Convergence in space of all square integrable functions on [-1,1]
Problem:
1. Given the sequence $\displaystyle x_n(s) = (|s|+\frac{1}{n})^{-1/3}$ and function $\displaystyle x(s)=|s|^{-1/3}$. show that $\displaystyle x_n\rightarrow x$
in $\displaystyle L_2(-1,1)$
2. How can we use this to deduce that $\displaystyle C[-1,1]$ (with the max norm) is not complete.
Pathetic Attempt:
1. $\displaystyle lim_{n\rightarrow \infty}||x_n(s)-x(s)||_{L_2} = lim_{n\rightarrow \infty} \int^1_{-1} |x_n(s)-x(s)|^2 = 0$
because $\displaystyle lim_{n\rightarrow \infty} 1/n = 0$.

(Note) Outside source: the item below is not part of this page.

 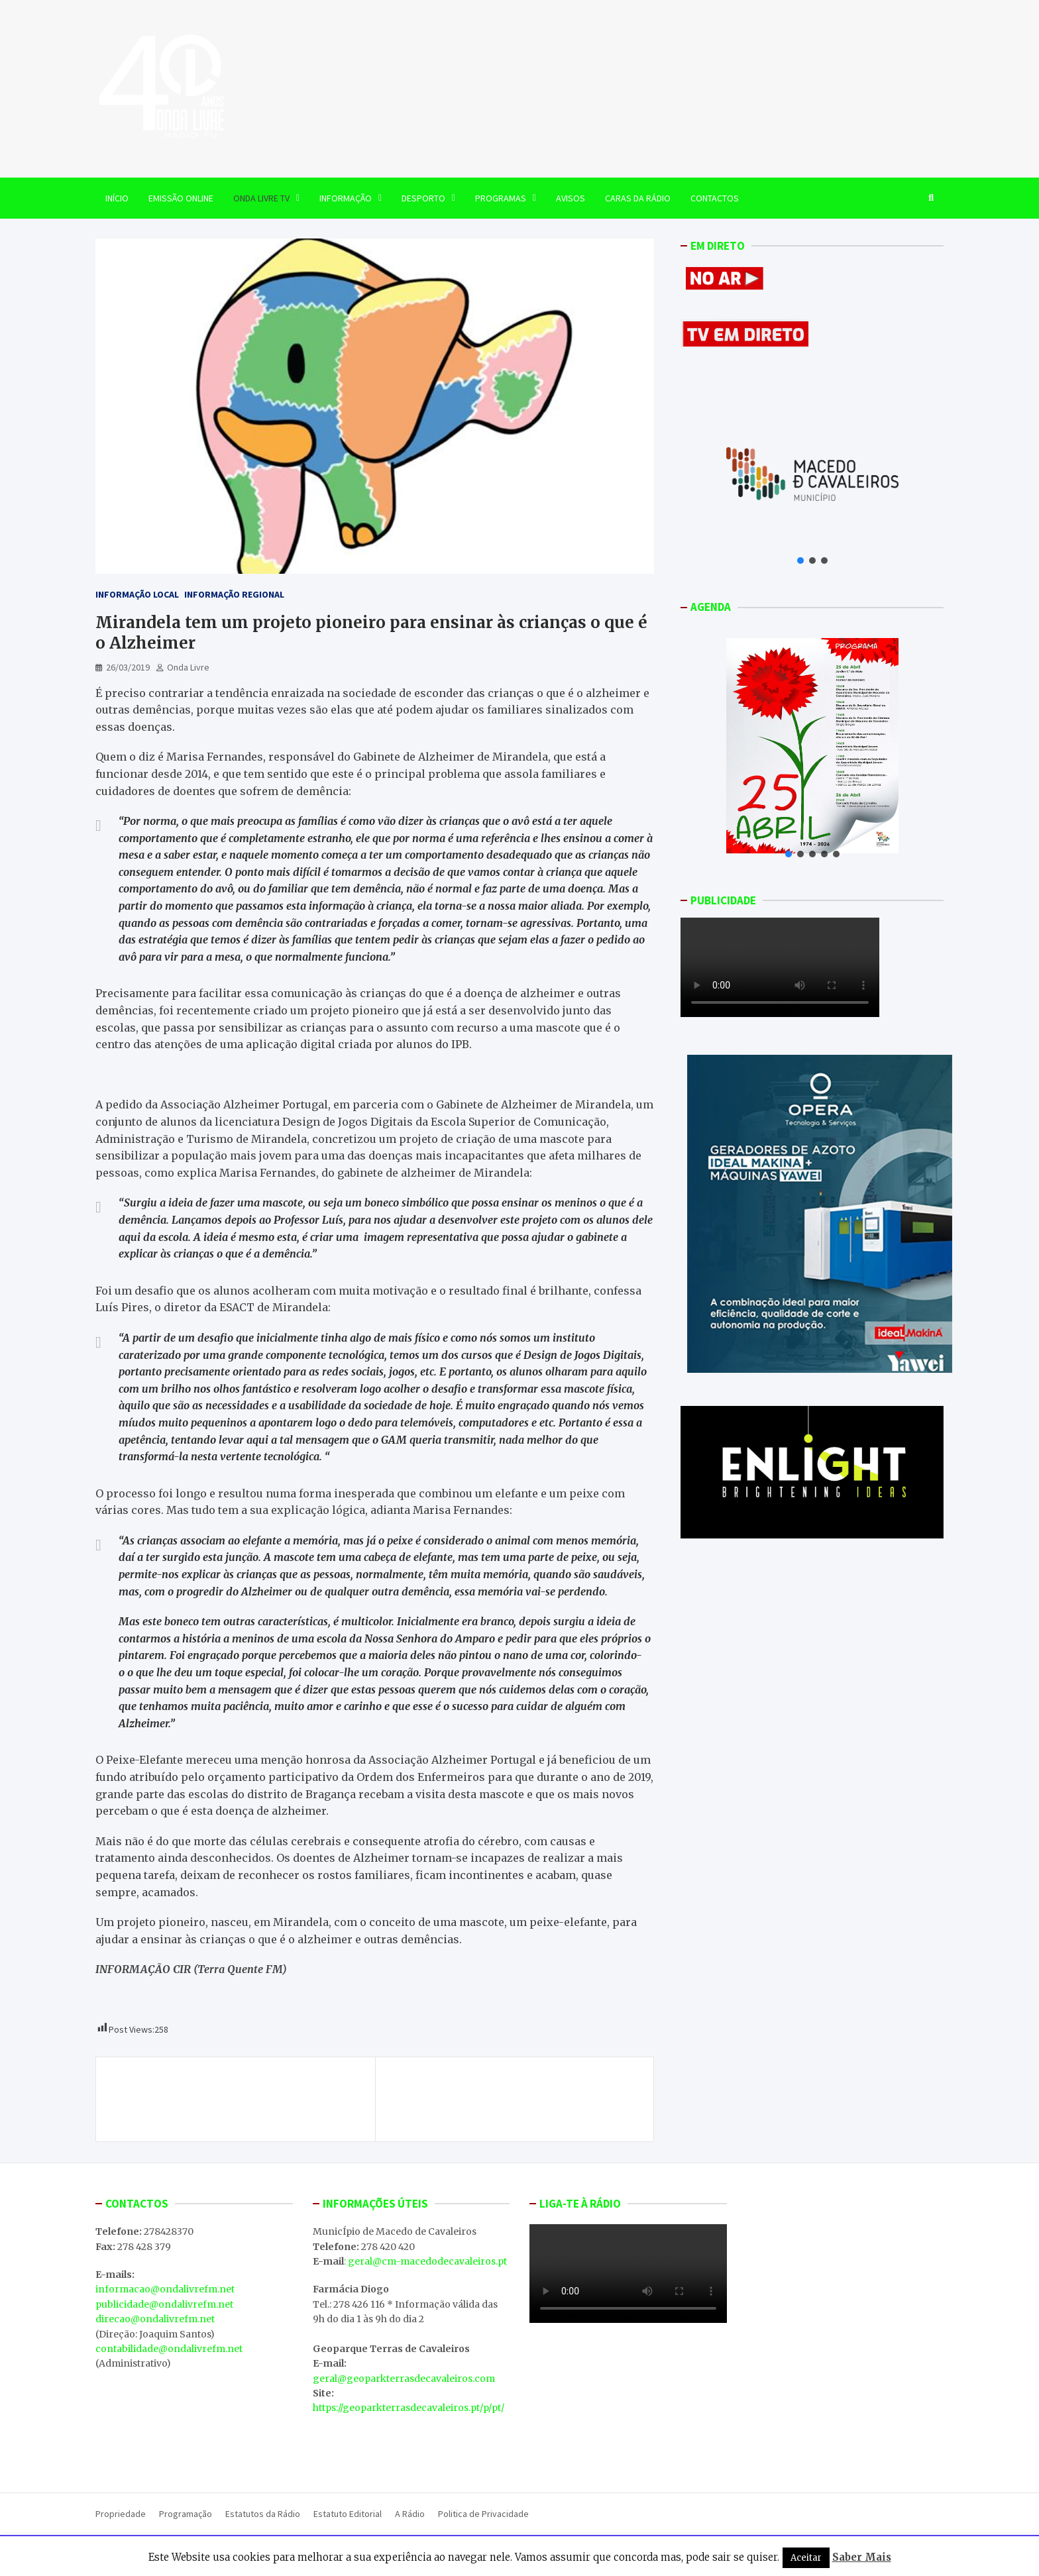 What do you see at coordinates (423, 198) in the screenshot?
I see `Desporto` at bounding box center [423, 198].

2. The limit $\displaystyle x(s)$ isn't in C[-1,1] so its not complete...
Very bad I know.
Any suggestions are welcome.
Re: Convergence in space of all square integrable functions on [-1,1]

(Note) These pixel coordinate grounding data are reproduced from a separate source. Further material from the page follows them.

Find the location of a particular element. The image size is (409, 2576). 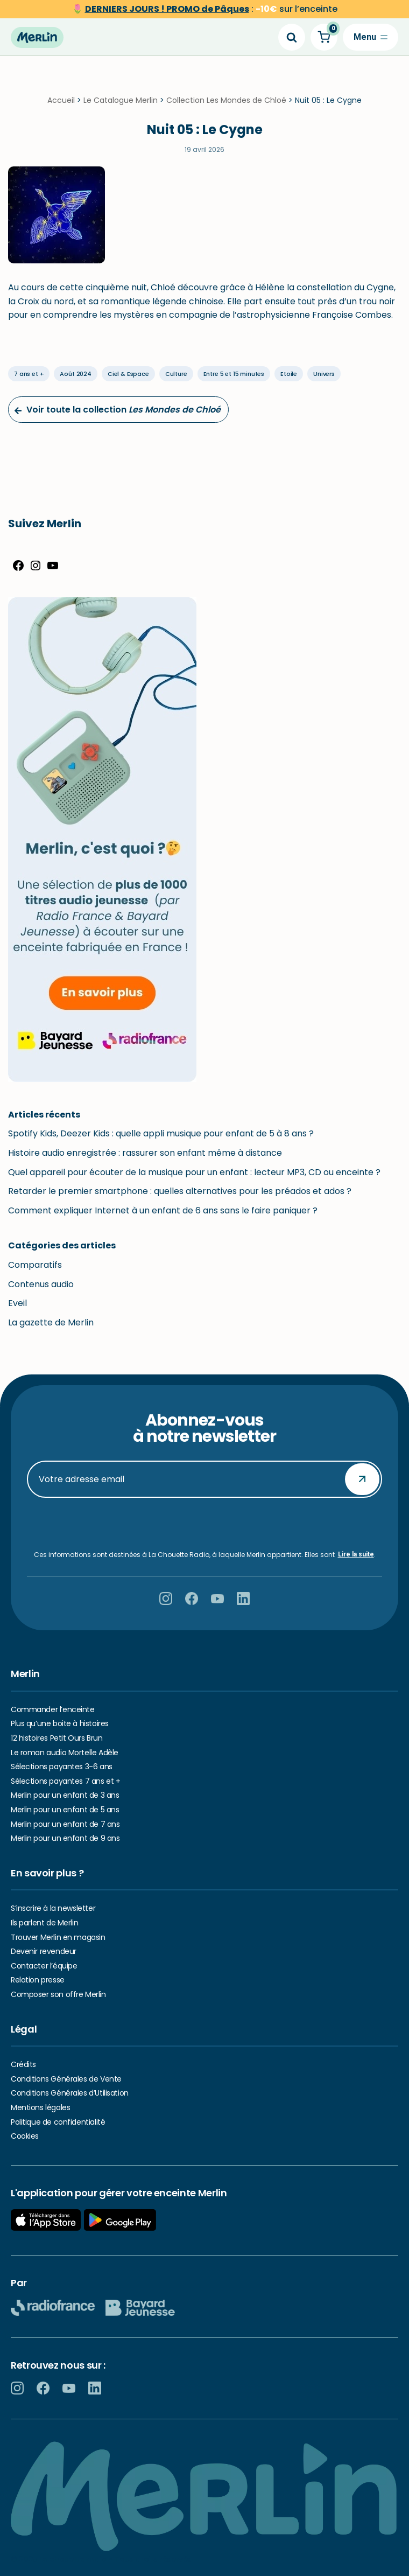

Contenus audio is located at coordinates (41, 1286).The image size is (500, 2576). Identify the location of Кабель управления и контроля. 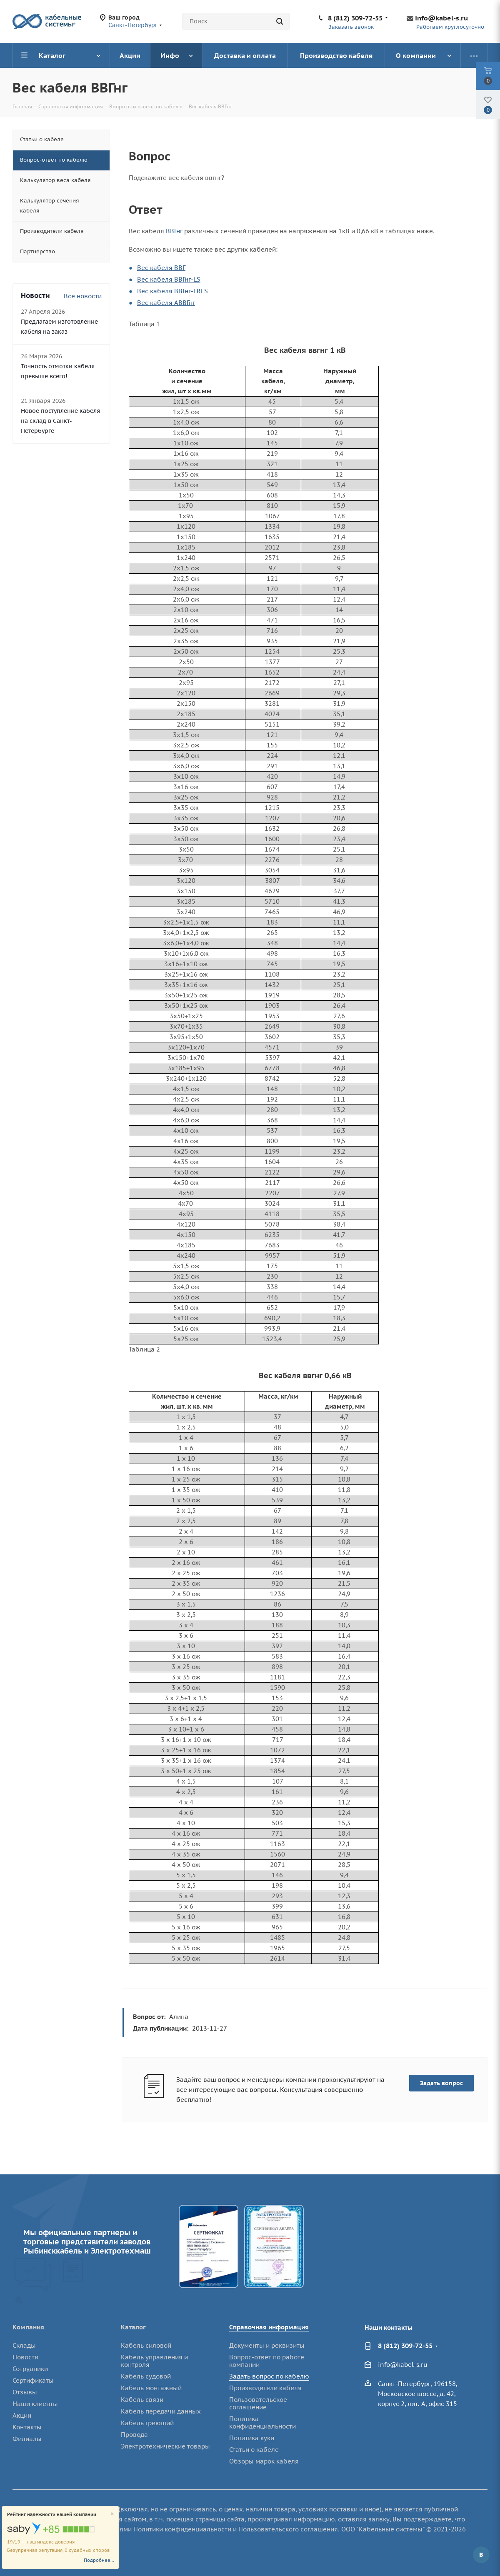
(154, 2361).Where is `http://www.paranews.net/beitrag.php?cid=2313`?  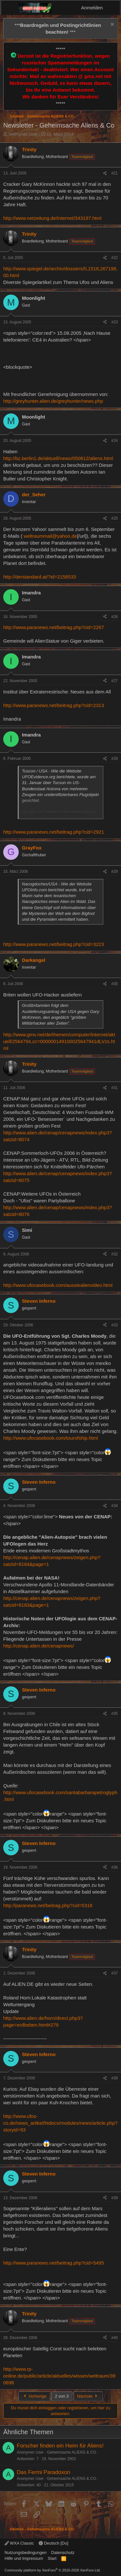 http://www.paranews.net/beitrag.php?cid=2313 is located at coordinates (53, 705).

A somewhat better attempt:
$\displaystyle \int^1_{-1} |x_n(s) - x(s)|^2 ds$
I split the integral up in two for simplicity.
$\displaystyle \int^1_{-1} (|s|+1/n)^{-1/3}ds = 6(1/n+1)^{1/3} - 6(1/n)^{1/3}$
$\displaystyle \int^1_{-1} |s|^{-1/3}ds = 6$
Let n go to infinity and we have proved convergence.
Still working on the other part though.